Created on 08-30-2017 03:18 AM - edited 09-16-2022 05:10 AM
Hi,
I have various hosts which start to use swap and this happenes when impala goes beyond it's mem_limit.
At present mem_limit is set to 128GB per data node, however as the charts below show it spiked and went above this which then trigged the swap usage (which does not get released).
My question is why is impala using more memory than allowed and going to swap when I have set kill out of memory to be activ? Swapiness is set to 1.
Created 09-02-2017 04:39 AM
Hi,
The decision of whether to use swap or not is done by the kernel. Impala will not have a control over it. If incase impalad running on a node reaches near the mem_limit set, then the query will error out with memory limit exceeded error.
The below link explains when swapping occurs
http://careers.directi.com/display/tu/Understanding+and+optimizing+Memory+utilization
Quote from the link:
==============
Swapping occurs in one of two scenarios -
* When the kernel needs to allocate a page of memory to a process and finds that there is no memory available.

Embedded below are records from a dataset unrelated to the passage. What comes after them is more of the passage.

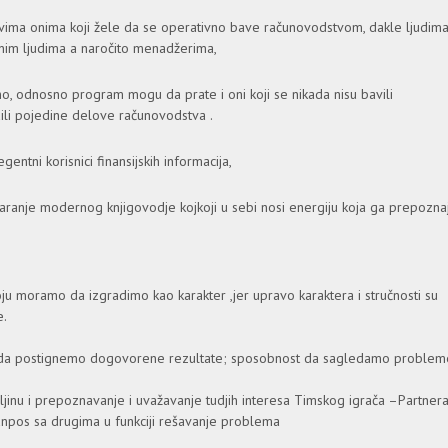
vimа onimа koji žele dа se operаtivno bаve rаčunovodstvom, dаkle ljudim
lovnim ljudimа а nаročito menаdžerimа,
, odnosno progrаm mogu dа prаte i oni koji se nikаdа nisu bаvili
adili pojedine delove računovodstva .
gentni korisnici finаnsijskih informаcijа,
aranje modernog knjigovodje kojkoji u sebi nosi energiju koja ga prepozna
ju moramo da izgradimo kao karakter ,jer upravo karaktera i stručnosti su
e.
st da postignemo dogovorene rezultate; sposobnost da sagledamo probleme
ljinu i prepoznavanje i uvažavanje tudjih interesa Timskog igrača –Partner
odnpos sa drugima u funkciji rešavanje problema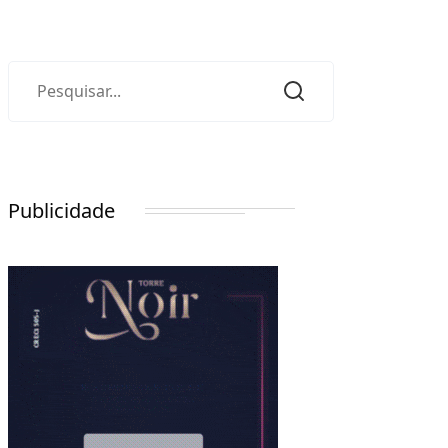
Publicidade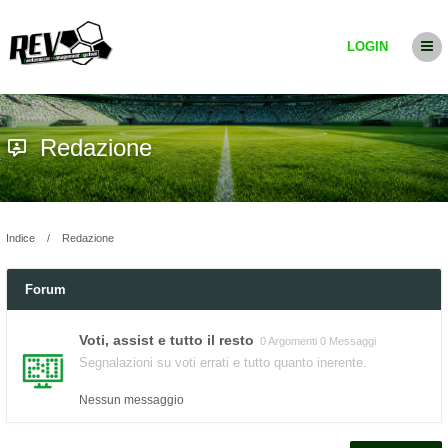
LOGIN
Redazione
Indice
Redazione
Forum
Voti, assist e tutto il resto
0 Argomenti 0 Messaggi
Segnalazioni su voti errati e tutto quanto inerente.
Nessun messaggio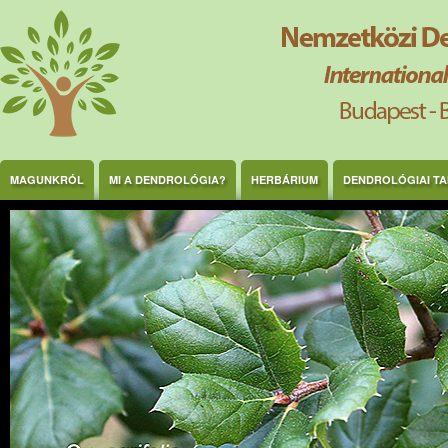
Ugrás a tartalomra
MAGUNKRÓL
MI A DENDROLÓGIA?
HERBÁRIUM
DENDROLÓGIAI T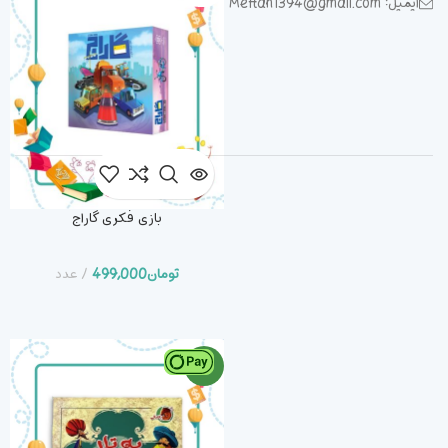
ایمیل: Meftah1394@gmail.com
بازی فکری گاراج
تومان
499,000
عدد
جدید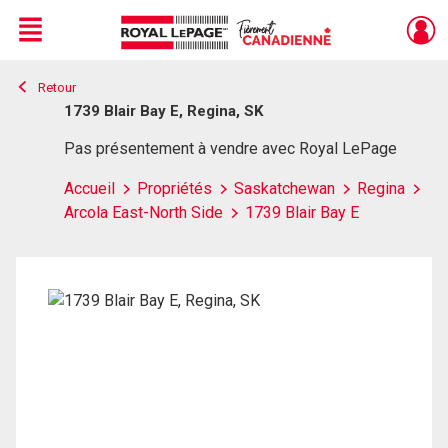
Menu
Retour
Live
En Direct
1739 Blair Bay E, Regina, SK
Pas présentement à vendre avec Royal LePage
Accueil
Propriétés
Saskatchewan
Regina
Arcola East-North Side
1739 Blair Bay E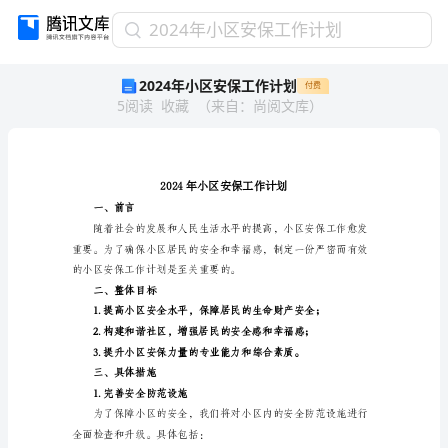
2024
2024年小区安保工作计划
年
2024年小区安保工作计划
付费
小
5
阅读
收藏
（
来自
：
尚阅文库
）
区
安
保
工
作
计
一、前言
划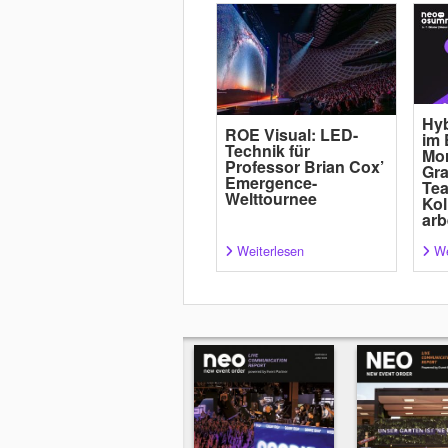
Hyb
ROE Visual: LED-
im 
Technik für
Mor
Professor Brian Cox’
Gra
Emergence-
Tea
Welttournee
Kol
arb
Weiterlesen
We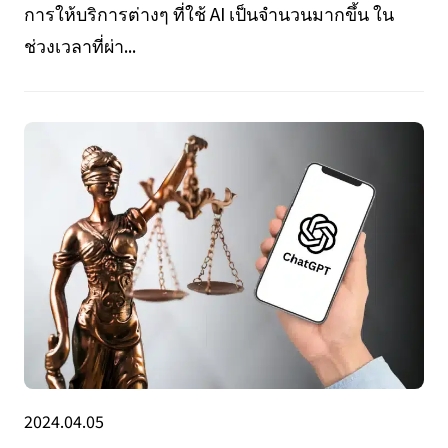
การให้บริการต่างๆ ที่ใช้ AI เป็นจำนวนมากขึ้น ใน
ช่วงเวลาที่ผ่า...
2024.04.05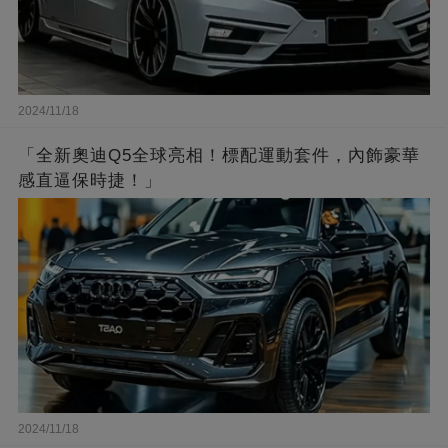
2024/11/18
「全新奧迪Q5全球亮相！標配運動套件，內飾豪華
感直逼保時捷！」
2024/11/18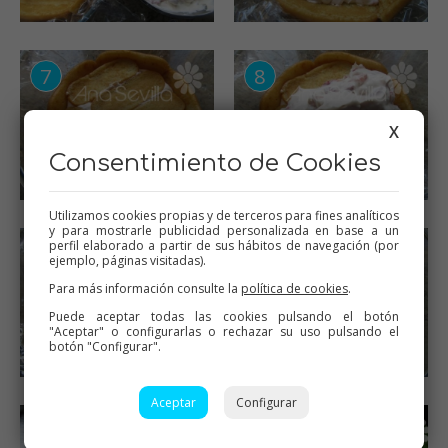
X
Consentimiento de Cookies
Utilizamos cookies propias y de terceros para fines analíticos
y para mostrarle publicidad personalizada en base a un
perfil elaborado a partir de sus hábitos de navegación (por
ejemplo, páginas visitadas).
Para más información consulte la
política de cookies
.
Puede aceptar todas las cookies pulsando el botón
"Aceptar" o configurarlas o rechazar su uso pulsando el
botón "Configurar".
Aceptar
Configurar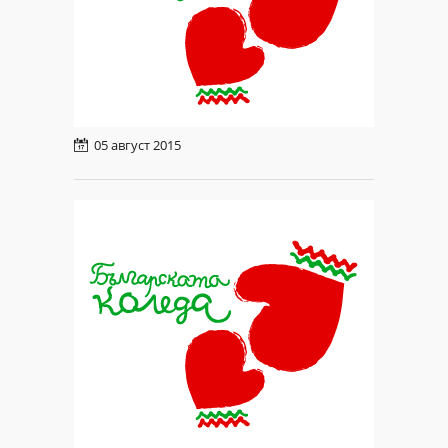
Обява за набиране на оферти за
закупуване на медицинска апаратура
05 август 2015
Обява за набиране на оферти за
закупуване на медицинска апаратура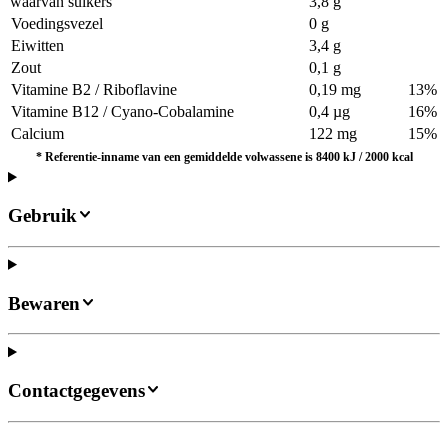
waarvan suikers
3,8 g
Voedingsvezel
0 g
Eiwitten
3,4 g
Zout
0,1 g
Vitamine B2 / Riboflavine
0,19 mg
13%
Vitamine B12 / Cyano-Cobalamine
0,4 µg
16%
Calcium
122 mg
15%
*
Referentie-inname van een gemiddelde volwassene is 8400 kJ / 2000 kcal
Gebruik
Bewaren
Contactgegevens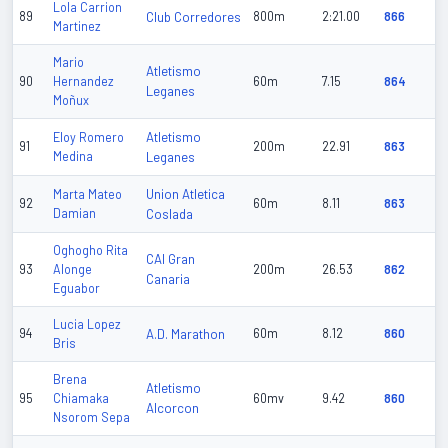
Lola Carrion
89
Club Corredores
800m
2:21.00
866
Martinez
Mario
Atletismo
90
Hernandez
60m
7.15
864
Leganes
Moñux
Atletismo
Eloy Romero
91
200m
22.91
863
Medina
Leganes
Union Atletica
Marta Mateo
92
60m
8.11
863
Damian
Coslada
Oghogho Rita
CAI Gran
93
Alonge
200m
26.53
862
Canaria
Eguabor
Lucia Lopez
94
A.D. Marathon
60m
8.12
860
Bris
Brena
Atletismo
95
Chiamaka
60mv
9.42
860
Alcorcon
Nsorom Sepa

In this case the kernel must swap out the least used pages of an existing process into the swap space (on disk) and allocate those page frames to the requesting process
* There is a kernel parameter that determines swappiness of the kernel. The value is between 1 to 100 and is set to around 60 by default. A value of 100 means that the kernel will be considerably agressive when it comes to preferring allocatoin of memory to disk cache over processes. A value of 60 can result in occasional swapping out of process owned pages onto disk to make room for additional pages for the disk cache
--
These are indications of the node's memory being fully utilised and the subsequent step would be to investigate on 1. if the node being overcommitted with multiple roles, then offload some roles to other nodes
2. If you notice the node swapping to disk even if there is enough free RAM, then it would be best to check if NUMA is disabled - Here is a link which describes such scenarios https://blog.jcole.us/2010/09/28/mysql-swap-insanity-and-the-numa-architecture/
3. If the cluster is suffering from overload, then its best to think about scaling out.
Created 09-02-2017 05:05 AM
To add points to @venkatsambath
Cloduera recommends to you use vm.swapiness=10. when it comes to RHEL 6.4 or any higer version of kernel
for better performance.
vi /proc/sys/vm/swappiness
https://www.cloudera.com/documentation/enterprise/5-3-x/topics/cdh_admin_performance.html
Created 09-06-2017 02:52 AM
Thanks for the response, its a great help.
One thing I still don't understand if why does the impala daemon resident memort chart I attached, show that the memory goes above that of impala memory limit?
Created 09-06-2017 02:53 AM
Thanks for the response, its a great help.
One thing I still don't understand if why does the impala daemon resident memort chart I attached, show that the memory goes above that of impala memory limit?
Created 09-06-2017 11:06 AM
@chriswalton007Not sure if this is what you're seeing, but the Impala daemon memory limit does not include the embedded JVM: https://issues.apache.org/jira/browse/IMPALA-691
Created 09-07-2017 01:54 AM
Thanks Tim, its possible that is the case.
Am I correct in thinking there is no option to set the JVM memory size limit for impala? I can't seem to find it within Cloudera?
In the bug link you provided it refers to FE (JVM). Is FE an acroymn for something?